There is a third reason why sampling may be used. Most classification algorithms such as decision trees and regression do not perform well when the frequency of the target category of the dependent variable is small (searching for a needle in a haystack). In this case, we may want to use balanced sampling in order to zoom on the category of small frequency to allow the classification algorithm to pick up the pattern of these values.
Figure 1 shows a schematic of the three most commonly used methods of sampling.
Figure 1: Sampling methods
In random sampling, we select a subset of the population using random selection without replacement. The benefit of random sampling is that when we have a sufficient number of records, the sample would most likely resemble the population, as long as the sampling process is really random (or pseudo-random).

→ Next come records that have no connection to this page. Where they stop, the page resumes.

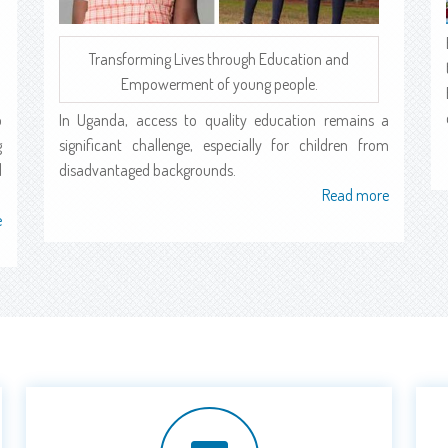
Transforming Lives through Education and
Empowerment of young people.
o
In Uganda, access to quality education remains a
g
significant challenge, especially for children from
l
disadvantaged backgrounds.
Read more
about
e
about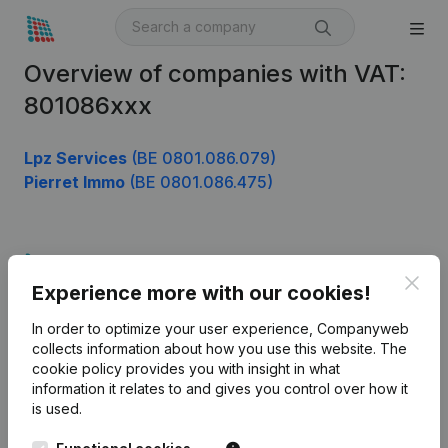
Overview of companies with VAT:
801086xxx
Lpz Services
(BE 0801.086.079)
Pierret Immo
(BE 0801.086.475)
Product
Clos
Experience more with our cookies!
Company information
In order to optimize your user experience, Companyweb
Monitoring
English
collects information about how you use this website.
The
cookie policy
provides you with insight in what
International search
information it relates to and gives you control over how it
Kantorenpark Everest
Prospect
is used.
Leuvensesteenweg
iOS app
248D,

In balanced sampling, we over-sample the number records containing one or more of the categories of a variable of interest. The sample is drawn without replacement. In most cases, the variable of interest is the variable being modelled (dependent variable). This method is commonly used when the frequency of one of the categories of the target variable is small, such that random sampling would result in a sample with a very small number of records of that category.

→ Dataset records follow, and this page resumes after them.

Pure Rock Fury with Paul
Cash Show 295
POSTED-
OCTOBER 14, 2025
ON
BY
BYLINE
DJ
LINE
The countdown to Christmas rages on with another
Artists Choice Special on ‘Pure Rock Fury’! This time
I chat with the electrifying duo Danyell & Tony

Because balanced sampling results in a dataset that does not represent the population, it is essential to define a weight variable that will be used in all modeling calculations to scale the sample to the same proportions that exist in the population.
In stratified sampling, we split the data using the categories (or values) of one (or more) of the variables that have specific significance to the problem domain. The data slices are then called strata. Then, a separate model is developed for each stratum. The example in Figure 1 shows that we classified the data using the State (name) variable as the stratification variable.